Ghost Image Support
I have not cut a new version yet but main now includes image descriptions with the prompt using the --image flag.

Adding image support was pretty straight forward.
Add the flags.
&cli.StringFlag{
Name: "vision-model",
Usage: "LLM to use for analyzing images",
Value: "qwen2.5vl:7b",
Sources: cli.NewValueSourceChain(toml.TOML("vision.model", configFile)),
OnlyOnce: true,
},
&cli.StringFlag{
Name: "vision-system",
Usage: "the system prompt to override the vision model",
Value: "",
Sources: cli.NewValueSourceChain(toml.TOML("vision.system_prompt", configFile)),
OnlyOnce: true,
},
&cli.StringFlag{
Name: "vision-prompt",
Usage: "the prompt to send for image analysis",
Value: "Analyze the attached image(s) and produce a Markdown report containing a description of each image.",
Sources: cli.NewValueSourceChain(toml.TOML("vision.prompt", configFile)),
OnlyOnce: true,
},
&cli.StringSliceFlag{
Name: "image",
Usage: "path to an image (can be used multiple times)",
},
Add the images property to the generate request and making sure it is passed to the API. All code not shown.

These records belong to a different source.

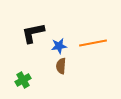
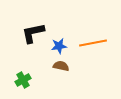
brown semicircle: rotated 98 degrees clockwise
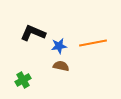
black L-shape: rotated 35 degrees clockwise
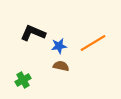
orange line: rotated 20 degrees counterclockwise
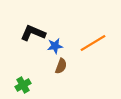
blue star: moved 4 px left
brown semicircle: rotated 98 degrees clockwise
green cross: moved 5 px down
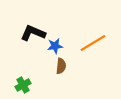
brown semicircle: rotated 14 degrees counterclockwise
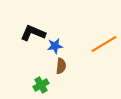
orange line: moved 11 px right, 1 px down
green cross: moved 18 px right
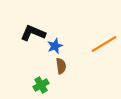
blue star: rotated 14 degrees counterclockwise
brown semicircle: rotated 14 degrees counterclockwise
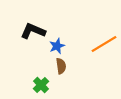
black L-shape: moved 2 px up
blue star: moved 2 px right
green cross: rotated 14 degrees counterclockwise
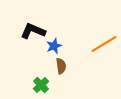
blue star: moved 3 px left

type generateRequest struct {
Model string `json:"model"` // The model name
Stream bool `json:"stream"` // If false the response is returned as a single object
SystemPrompt string `json:"system"` // System message to override what is in the model file
Prompt string `json:"prompt"` // The prompt to generate a response for
Images []string `json:"images,omitempty"` // A list of base64 encoded images
}
Encode the images.
func encodeImages(paths []string) ([]string, error) {
if len(paths) == 0 {
return []string{}, nil
}
encoded := make([]string, 0, len(paths))
for _, path := range paths {
imageBytes, err := os.ReadFile(path)
if err != nil {
return nil, fmt.Errorf("%w: failed to read image %s: %w", ErrInput, path, err)
}
encodedImage := base64.StdEncoding.EncodeToString(imageBytes)
encoded = append(encoded, encodedImage)
}
return encoded, nil
}
Then send a generate request for image descriptions if any are passed and append the results to the prompt.
func generate(ctx context.Context, prompt string, images []string, config config,
llmClient llm.LLMClient) (string, error) {
// If images, send a request to analyze them and add the response to the prompt.
if len(images) > 0 {
response, err := llmClient.Generate(ctx, config.visionSystemPrompt, config.visionPrompt, images)
if err != nil {
return "", err
}
prompt = fmt.Sprintf("%s\n\n%s", prompt, response)
}
// Send the main request.
response, err := llmClient.Generate(ctx, config.systemPrompt, prompt, nil)
if err != nil {
return "", err
}
return response, nil
}
Where I messed up here was getting to into refactoring which should have been done in separate PRs. I plan on being better about this going forward, both for my own sanity and better release notes.
From here I still need to add the image support to the health command and finish the refactoring I wanted to do. This will most likely end in a v3.0.0 release as I am planning to take a look at the config and flag structure to make the language feel more natural.